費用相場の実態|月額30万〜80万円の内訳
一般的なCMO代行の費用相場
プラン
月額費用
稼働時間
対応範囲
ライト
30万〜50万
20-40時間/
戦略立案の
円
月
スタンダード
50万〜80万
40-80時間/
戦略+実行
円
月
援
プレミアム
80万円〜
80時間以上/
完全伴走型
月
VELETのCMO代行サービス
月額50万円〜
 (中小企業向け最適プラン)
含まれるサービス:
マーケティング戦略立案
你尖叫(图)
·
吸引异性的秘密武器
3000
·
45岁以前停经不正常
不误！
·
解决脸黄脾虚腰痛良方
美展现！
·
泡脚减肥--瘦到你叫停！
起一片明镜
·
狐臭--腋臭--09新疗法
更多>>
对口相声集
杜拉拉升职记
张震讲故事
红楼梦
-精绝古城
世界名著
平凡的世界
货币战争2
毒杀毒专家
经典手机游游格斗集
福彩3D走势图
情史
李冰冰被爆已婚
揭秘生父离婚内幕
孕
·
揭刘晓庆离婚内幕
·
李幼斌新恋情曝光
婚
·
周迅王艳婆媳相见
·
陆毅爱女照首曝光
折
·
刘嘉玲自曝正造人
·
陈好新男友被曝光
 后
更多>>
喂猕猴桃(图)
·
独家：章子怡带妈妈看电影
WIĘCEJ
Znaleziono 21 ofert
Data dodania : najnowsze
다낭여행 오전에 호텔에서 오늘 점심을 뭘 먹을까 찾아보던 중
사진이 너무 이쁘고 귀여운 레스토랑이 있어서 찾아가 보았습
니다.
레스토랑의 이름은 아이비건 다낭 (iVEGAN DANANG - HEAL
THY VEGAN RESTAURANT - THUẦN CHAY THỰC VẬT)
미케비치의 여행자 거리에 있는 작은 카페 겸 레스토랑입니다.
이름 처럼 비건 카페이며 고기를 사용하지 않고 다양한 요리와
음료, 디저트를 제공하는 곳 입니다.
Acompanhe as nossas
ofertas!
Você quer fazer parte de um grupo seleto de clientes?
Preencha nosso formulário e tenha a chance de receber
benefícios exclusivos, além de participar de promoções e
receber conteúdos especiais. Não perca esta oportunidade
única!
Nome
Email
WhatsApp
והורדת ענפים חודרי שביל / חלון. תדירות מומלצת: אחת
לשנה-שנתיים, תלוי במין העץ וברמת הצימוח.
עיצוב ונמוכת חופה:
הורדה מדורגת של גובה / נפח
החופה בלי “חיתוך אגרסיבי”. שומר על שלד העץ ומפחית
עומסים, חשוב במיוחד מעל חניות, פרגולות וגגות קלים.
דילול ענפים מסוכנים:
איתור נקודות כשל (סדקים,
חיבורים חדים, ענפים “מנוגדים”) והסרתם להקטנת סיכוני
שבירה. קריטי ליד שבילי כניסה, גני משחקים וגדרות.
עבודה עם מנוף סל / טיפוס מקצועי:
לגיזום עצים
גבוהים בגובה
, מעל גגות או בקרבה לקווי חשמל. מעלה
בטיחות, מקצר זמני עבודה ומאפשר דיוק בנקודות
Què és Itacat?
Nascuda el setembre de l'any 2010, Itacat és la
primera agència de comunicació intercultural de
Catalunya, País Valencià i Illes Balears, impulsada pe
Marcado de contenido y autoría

* * *

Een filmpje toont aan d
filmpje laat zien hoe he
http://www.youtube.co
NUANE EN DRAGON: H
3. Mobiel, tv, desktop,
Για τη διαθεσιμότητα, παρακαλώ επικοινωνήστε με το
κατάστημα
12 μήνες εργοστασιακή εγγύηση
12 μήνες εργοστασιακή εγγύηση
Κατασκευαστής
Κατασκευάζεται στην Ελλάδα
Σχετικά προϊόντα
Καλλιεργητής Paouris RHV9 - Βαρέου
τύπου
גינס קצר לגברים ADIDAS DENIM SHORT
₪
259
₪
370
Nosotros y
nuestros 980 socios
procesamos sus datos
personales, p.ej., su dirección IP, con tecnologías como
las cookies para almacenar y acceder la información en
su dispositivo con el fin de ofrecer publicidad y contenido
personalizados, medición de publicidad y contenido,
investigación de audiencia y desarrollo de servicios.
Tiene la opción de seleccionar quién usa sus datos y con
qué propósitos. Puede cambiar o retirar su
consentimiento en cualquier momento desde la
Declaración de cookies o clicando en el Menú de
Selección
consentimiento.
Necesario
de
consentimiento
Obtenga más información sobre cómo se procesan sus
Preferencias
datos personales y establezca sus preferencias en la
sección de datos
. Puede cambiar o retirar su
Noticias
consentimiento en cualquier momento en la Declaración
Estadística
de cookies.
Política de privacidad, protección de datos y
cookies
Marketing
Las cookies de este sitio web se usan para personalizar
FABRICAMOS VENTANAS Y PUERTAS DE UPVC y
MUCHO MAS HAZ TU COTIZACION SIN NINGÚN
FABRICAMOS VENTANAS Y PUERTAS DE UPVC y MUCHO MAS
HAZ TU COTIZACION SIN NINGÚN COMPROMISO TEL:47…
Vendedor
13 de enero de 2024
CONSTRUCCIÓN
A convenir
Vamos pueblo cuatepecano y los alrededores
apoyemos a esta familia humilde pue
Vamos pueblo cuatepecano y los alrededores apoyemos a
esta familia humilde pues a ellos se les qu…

---

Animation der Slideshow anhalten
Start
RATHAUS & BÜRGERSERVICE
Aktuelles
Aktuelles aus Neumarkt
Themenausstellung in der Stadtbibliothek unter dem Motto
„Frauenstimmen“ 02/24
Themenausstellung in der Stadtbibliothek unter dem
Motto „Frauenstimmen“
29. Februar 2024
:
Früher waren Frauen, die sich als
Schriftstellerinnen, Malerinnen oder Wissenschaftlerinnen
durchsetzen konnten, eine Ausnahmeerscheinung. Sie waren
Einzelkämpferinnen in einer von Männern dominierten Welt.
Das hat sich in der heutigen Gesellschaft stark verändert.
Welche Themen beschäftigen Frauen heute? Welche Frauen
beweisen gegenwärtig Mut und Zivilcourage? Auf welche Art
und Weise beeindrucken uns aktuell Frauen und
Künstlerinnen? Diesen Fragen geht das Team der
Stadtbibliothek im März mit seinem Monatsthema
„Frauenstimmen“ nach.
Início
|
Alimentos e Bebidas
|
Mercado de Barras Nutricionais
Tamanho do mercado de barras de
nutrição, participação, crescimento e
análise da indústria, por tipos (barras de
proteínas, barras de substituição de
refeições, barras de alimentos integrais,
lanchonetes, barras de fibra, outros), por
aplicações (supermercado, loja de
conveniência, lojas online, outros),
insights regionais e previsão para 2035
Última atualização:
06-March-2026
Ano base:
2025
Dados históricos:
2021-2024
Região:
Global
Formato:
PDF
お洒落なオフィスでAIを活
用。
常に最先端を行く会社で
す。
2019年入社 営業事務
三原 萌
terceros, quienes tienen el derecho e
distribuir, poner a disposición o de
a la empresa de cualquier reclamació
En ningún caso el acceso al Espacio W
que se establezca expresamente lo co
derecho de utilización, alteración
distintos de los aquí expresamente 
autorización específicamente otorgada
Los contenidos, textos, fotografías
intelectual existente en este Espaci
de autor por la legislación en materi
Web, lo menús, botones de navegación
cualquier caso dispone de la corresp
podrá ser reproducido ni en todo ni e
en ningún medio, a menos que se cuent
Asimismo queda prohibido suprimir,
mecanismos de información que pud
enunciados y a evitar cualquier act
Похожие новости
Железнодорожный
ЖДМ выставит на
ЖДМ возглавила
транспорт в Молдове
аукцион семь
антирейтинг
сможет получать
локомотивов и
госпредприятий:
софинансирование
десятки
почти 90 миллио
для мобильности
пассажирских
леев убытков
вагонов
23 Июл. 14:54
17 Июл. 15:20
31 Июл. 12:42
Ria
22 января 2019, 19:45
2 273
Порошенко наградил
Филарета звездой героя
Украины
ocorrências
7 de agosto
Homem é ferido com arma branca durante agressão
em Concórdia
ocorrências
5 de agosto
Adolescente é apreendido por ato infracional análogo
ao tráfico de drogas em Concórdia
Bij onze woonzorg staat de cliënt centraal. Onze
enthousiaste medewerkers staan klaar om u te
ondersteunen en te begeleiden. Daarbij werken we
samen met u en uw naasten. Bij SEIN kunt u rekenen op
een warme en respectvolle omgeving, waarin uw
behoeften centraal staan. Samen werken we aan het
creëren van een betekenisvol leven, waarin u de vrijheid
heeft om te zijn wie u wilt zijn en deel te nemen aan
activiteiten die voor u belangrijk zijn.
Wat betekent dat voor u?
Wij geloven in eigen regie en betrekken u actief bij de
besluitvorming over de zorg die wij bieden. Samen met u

# The task
Write out exactly the lines above from the line with "לקווי חשמל. מעלה" through the line with "Catalunya, País Valencià", both of them included, and leave out all other lines.

# Task response
, מעל גגות או בקרבה לקווי חשמל. מעלה
בטיחות, מקצר זמני עבודה ומאפשר דיוק בנקודות
Què és Itacat?
Nascuda el setembre de l'any 2010, Itacat és la
primera agència de comunicació intercultural de
Catalunya, País Valencià i Illes Balears, impulsada pe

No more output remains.